Crédit photo Christian Robischon

Des soudeurs polonais sur le chantier de maintenance d'une usine chimique en Alsace, cela donne un résultat irréprochable sur le plan technique. Mais, visiblement, pour une durée de travail qui réduit à peau de chagrin le salaire horaire.

Sur le papier, il n'y a rien à redire. Trente soudeurs polonais, salariés du sous-traitant polonais d'un fabricant allemand de chaudières, Oschatz, sont intervenus, en mai et juin, sur le chantier de maintenance de l'usine chimique Pec-Rhin à Ottmarsheim (Haut-Rhin), moyennant un salaire brut de 1 400 euros par mois pour une durée de travail déclarée de 35 heures par semaine.

Papiers en règle

Les papiers sont en règle, le sous-traitant a rédigé une demande de détachement en bonne et due forme qui l'assujettit aux cotisations sociales de son pays. Les soudeurs sont logés dans un foyer que l'inspection du travail a jugé parfaitement aux normes. La formation minimale à la sécurité sur ce site sensible a été assurée. La rémunération est même généreuse, puisqu'elle correspond à celle d'un ouvrier très qualifié voire d'un technicien de la métallurgie dans le Haut-Rhin, observe la CFDT.

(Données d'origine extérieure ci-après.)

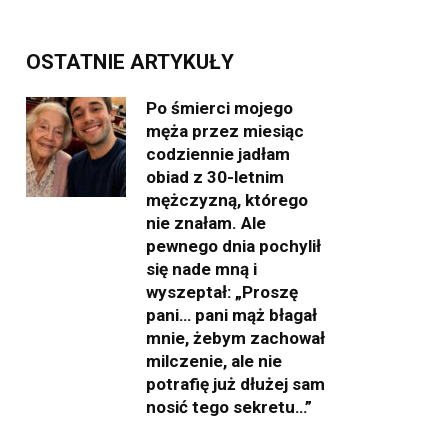
OSTATNIE ARTYKUŁY
Po śmierci mojego
męża przez miesiąc
codziennie jadłam
obiad z 30-letnim
mężczyzną, którego
nie znałam. Ale
pewnego dnia pochylił
się nade mną i
wyszeptał: „Proszę
pani… pani mąż błagał
mnie, żebym zachował
milczenie, ale nie
potrafię już dłużej sam
nosić tego sekretu…”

Dumping salarial caractérisé

Mais, il y a un mais, que ce syndicat a fini par découvrir : « Nous nous sommes rendu compte que ces Polonais travaillaient en fait 50 à 55 heures par semaine, à raison de dix heures par jour, du lundi au vendredi, et d'un supplément le samedi », rapporte Jean-Pierre Raout, délégué du personnel chez Pec-Rhin. La section CFDT a donc fait ses calculs : le salaire horaire est ramené à environ 6,20 euros, soit 20 % de moins que le Smic. Il y a dumping salarial caractérisé, selon elle, « car les Polonais effectuent à tarif réduit un travail de qualité irréprochable. Les contrôles techniques n'ont relevé aucun défaut, après vérification de chaque soudure. Et cette équipe a même remporté notre challenge sécurité ! », indique Jean-Pierre Raout.

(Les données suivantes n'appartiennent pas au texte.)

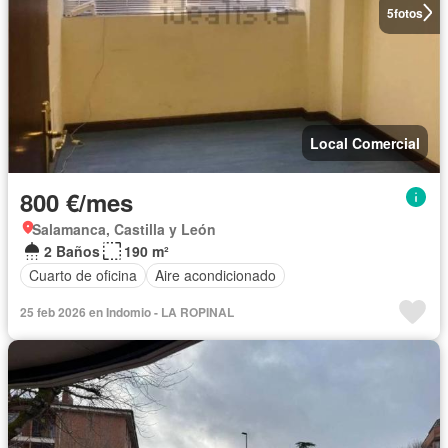
5
fotos
Local Comercial
800 €/mes
Salamanca, Castilla y León
2 Baños
190 m²
Cuarto de oficina
Aire acondicionado
25 feb 2026 en Indomio - LA ROPINAL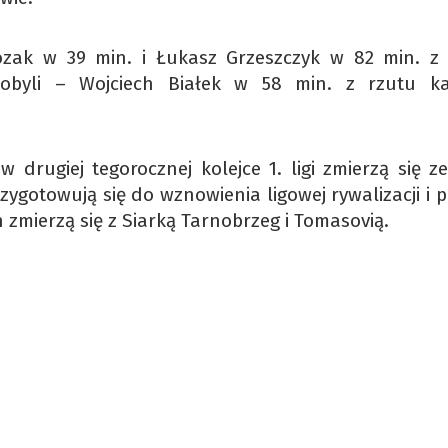
 Kozak w 39 min. i Łukasz Grzeszczyk w 82 min. z
dobyli – Wojciech Białek w 58 min. z rzutu k
w drugiej tegorocznej kolejce 1. ligi zmierzą się z
zygotowują się do wznowienia ligowej rywalizacji i 
zmierzą się z Siarką Tarnobrzeg i Tomasovią.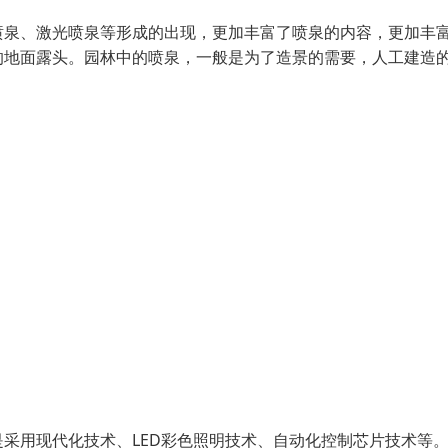
喷泉、激光喷泉等形成的出现，更加丰富了喷泉的内容，更加丰
的地面露头。园林中的喷泉，一般是为了造景的需要，人工建造
采用现代化技术、LED彩色照明技术、自动化控制芯片技术等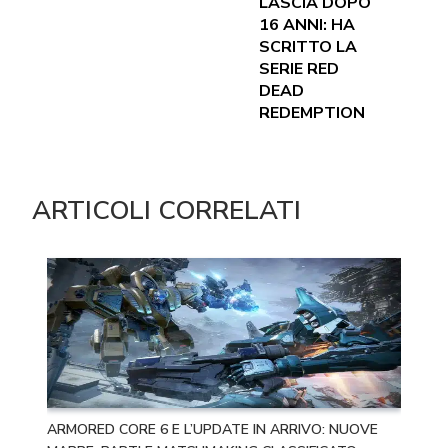
LASCIA DOPO
16 ANNI: HA
SCRITTO LA
SERIE RED
DEAD
REDEMPTION
ARTICOLI CORRELATI
ARMORED CORE 6 E L’UPDATE IN ARRIVO: NUOVE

Sur la question clé du temps de travail, l'administration cherche à en savoir un peu plus, car elle indique n'avoir reçu aucune demande de dérogation pour le dépassement des 35 heures légales.

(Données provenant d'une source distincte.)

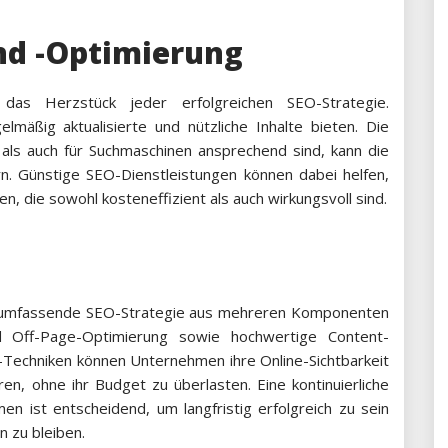
nd -Optimierung
das Herzstück jeder erfolgreichen SEO-Strategie.
mäßig aktualisierte und nützliche Inhalte bieten. Die
r als auch für Suchmaschinen ansprechend sind, kann die
rn. Günstige SEO-Dienstleistungen können dabei helfen,
, die sowohl kosteneffizient als auch wirkungsvoll sind.
e umfassende SEO-Strategie aus mehreren Komponenten
d Off-Page-Optimierung sowie hochwertige Content-
O-Techniken können Unternehmen ihre Online-Sichtbarkeit
en, ohne ihr Budget zu überlasten. Eine kontinuierliche
ist entscheidend, um langfristig erfolgreich zu sein
 zu bleiben.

Contrôle des entrées et sorties

A l'inspection du Travail qui mène actuellement l'enquête, Pec-Rhin a fait savoir son incapacité à relever tous les pointages des quelque 600 salariés extérieurs ayant participé à ce grand chantier de maintenance. L'argument ne la convainc pas, « on se trouve quand même sur un site Seveso II (niveau haut) qui requiert un contrôle strict des entrées et sorties (1) », relève l'inspection, qui s'interroge aussi sur les conditions de sécurité dans lesquelles les soudages ont été effectués.

Mais les intéressés sont déjà repartis chez eux. Auraient-ils été plus loquaces devant l'administration que devant les délégués du personnel ? Voire... Les élus du CHSCT ont tenté d'engager discrètement la conversation avec l'un ou l'autre, sur la durée et les conditions de son travail, sur la question de savoir s'ils sont logés à leurs frais ou à ceux de leur employeur. « Mais Oschatz nous a mis très vite un traducteur officiel dans les pattes, si bien qu'ils n'ont plus rien dit », rappelle Jean-Pierre Raout. Le quotidien L'Alsace, qui a pu rencontrer quelques Polonais, s'est retrouvé devant le même scénario. Tout juste ces travailleurs lui ont-ils indiqué « gagner ici quatre fois plus que chez nous ».

Parole contre parole

Pour le syndicaliste de Pec-Rhin, l'affaire met en exergue un déficit qui n'est pas propre à son entreprise : « Les donneurs d'ordres se contentent d'attribuer les marchés au plus économique en matière de prix, sans se préoccuper des conditions sociales que cela implique. C'est parole contre parole : l'intervenant affirme respecter la législation, son donneur d'ordres ne va pas chercher plus loin. »

Les étrangers, polonais ou autres, ont en tout cas été nombreux à se côtoyer à Ottmarsheim ce printemps. « En voyant les plaques d'immatriculation sur le parking, on aurait cru que toute l'Union européenne s'était donné rendez-vous là », observe un intervenant.

(1) Pec-Rhin compte parmi ses actionnaires la société Grande Paroisse (filiale de Total), qui était propriétaire d'AZF à Toulouse.